My Views on Views
It wouldn’t take much investigation of this blog or my online presence in general to determine my overall political and social leanings. I neither keep my views a secret, nor maintain a specific platform for exploring my political views in depth. I say things about issues when I feel moved to do so, but not all that I could say.
As a writer who aspires to get published by someone else, or aspires to sell many copies of self-published material, I’ve often heard it advised that I never express such opinions. That unless I intend to run for political office or establish a career as a political blogger, I should keep my opinions on such things totally under wraps.

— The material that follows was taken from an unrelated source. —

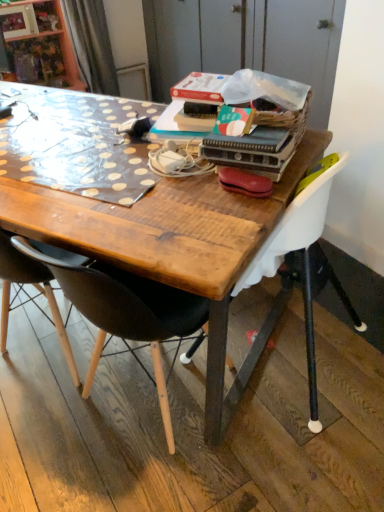 Find the location of a particular element. This screenshot has height=512, width=384. free space between white plastic chair at upper right, placed as the second chair when sorted from left to right, and wooden desk at center is located at coordinates (271, 415).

People don’t want to follow someone on Twitter that expresses political views all the time, unless they are political themselves, some have suggested.
That may or not be true to some extent. It may or may not be a bigger worry of mine if getting more Twitter followers were a higher priority for me. I’d like more, but if they don’t come, they don’t come. Something tells me the flow of followers would not change greatly depending on how often I expressed views on current events.
Still, I understand the advise somewhat. Though I should be open minded enough, for example, to read and enjoy the well-written novels of someone that is an arch-Conservative, the truth is I find that to be a strike against the work. Yes, in many ways it’s unfair. But as with any endeavor in life, we tend not to want to associate or socialize with people who hold views that are offensive to us. Not all Conservatives offend me, though more do as time goes on. But to a large extent one’s fiction is a personal thing, springing forth from within oneself, reading the fiction of someone I would personally detest is difficult.
The same with the music of singers or the acting of actors. There just seems to be less difficulty enjoying the artistic work of those whose political views are unknown at least, or closer to my own at the most.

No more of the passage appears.